### WHAT YOU ARE ASKED TO DO
Lines holding the string "their" are the ones to copy; find them all in the data.

### EXERCISE INPUTS
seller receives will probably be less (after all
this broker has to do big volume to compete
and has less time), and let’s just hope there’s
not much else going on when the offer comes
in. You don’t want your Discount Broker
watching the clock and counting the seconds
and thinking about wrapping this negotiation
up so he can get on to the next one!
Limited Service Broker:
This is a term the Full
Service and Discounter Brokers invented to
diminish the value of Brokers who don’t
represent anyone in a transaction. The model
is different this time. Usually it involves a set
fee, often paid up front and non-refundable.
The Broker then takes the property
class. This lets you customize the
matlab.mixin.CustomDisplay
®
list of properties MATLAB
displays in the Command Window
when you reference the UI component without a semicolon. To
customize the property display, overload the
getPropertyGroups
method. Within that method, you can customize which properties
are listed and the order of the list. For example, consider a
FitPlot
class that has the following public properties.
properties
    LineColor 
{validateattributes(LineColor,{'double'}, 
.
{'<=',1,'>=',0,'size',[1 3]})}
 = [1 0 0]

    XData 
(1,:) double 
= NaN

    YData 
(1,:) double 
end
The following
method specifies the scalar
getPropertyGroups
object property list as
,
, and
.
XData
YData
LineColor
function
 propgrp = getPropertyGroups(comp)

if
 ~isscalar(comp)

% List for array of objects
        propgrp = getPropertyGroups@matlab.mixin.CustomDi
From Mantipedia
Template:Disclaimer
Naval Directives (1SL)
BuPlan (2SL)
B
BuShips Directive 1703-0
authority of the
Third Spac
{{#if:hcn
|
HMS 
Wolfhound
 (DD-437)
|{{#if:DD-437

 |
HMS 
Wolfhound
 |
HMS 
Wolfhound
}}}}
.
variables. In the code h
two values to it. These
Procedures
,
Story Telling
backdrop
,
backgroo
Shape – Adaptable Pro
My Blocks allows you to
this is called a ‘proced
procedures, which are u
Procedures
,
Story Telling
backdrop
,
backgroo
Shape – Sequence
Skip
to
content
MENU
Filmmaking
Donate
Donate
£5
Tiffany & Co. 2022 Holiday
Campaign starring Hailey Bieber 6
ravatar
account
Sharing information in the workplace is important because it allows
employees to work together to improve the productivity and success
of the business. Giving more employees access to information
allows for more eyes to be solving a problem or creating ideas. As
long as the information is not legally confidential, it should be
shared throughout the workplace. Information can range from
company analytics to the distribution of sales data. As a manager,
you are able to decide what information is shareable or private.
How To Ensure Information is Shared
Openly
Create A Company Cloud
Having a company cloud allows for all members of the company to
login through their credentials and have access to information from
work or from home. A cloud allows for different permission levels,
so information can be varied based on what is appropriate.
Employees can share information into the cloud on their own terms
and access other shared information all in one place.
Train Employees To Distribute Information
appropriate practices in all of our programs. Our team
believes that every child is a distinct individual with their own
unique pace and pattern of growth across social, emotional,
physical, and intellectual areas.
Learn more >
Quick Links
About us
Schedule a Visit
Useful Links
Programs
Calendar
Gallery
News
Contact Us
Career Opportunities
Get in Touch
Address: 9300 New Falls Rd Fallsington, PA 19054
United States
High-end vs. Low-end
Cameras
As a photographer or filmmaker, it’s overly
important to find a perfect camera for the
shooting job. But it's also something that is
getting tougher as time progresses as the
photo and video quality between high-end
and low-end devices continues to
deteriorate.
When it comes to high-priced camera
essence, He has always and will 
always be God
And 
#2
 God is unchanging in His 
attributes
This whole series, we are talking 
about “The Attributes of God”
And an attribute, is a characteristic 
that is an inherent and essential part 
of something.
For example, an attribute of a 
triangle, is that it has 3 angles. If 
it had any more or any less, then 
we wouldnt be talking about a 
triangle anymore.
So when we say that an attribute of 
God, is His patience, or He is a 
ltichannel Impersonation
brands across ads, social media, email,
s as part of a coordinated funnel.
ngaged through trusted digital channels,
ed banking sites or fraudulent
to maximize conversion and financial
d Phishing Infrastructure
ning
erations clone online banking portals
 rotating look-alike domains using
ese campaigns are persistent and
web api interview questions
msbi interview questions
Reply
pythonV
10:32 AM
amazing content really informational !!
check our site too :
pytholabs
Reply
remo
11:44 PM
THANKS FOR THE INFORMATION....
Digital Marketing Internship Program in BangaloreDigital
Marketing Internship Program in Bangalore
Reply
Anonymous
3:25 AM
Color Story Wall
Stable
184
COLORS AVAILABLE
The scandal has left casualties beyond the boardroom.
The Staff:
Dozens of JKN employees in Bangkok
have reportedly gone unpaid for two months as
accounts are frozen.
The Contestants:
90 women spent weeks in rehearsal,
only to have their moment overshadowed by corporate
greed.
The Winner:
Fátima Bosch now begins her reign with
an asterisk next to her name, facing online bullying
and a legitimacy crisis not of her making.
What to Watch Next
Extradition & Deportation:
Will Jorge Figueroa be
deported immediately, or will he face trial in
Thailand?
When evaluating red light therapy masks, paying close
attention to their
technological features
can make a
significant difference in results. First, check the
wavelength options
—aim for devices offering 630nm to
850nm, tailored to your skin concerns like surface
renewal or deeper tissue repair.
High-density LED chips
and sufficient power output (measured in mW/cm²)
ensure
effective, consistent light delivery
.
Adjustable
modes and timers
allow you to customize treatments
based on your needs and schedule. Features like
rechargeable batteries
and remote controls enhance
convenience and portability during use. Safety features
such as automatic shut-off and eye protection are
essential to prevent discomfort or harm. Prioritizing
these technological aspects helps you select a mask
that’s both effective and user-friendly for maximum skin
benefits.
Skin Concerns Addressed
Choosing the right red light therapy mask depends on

### EXPECTED ANSWER
login through their credentials and have access to information from
Employees can share information into the cloud on their own terms
believes that every child is a distinct individual with their own
only to have their moment overshadowed by corporate
attention to their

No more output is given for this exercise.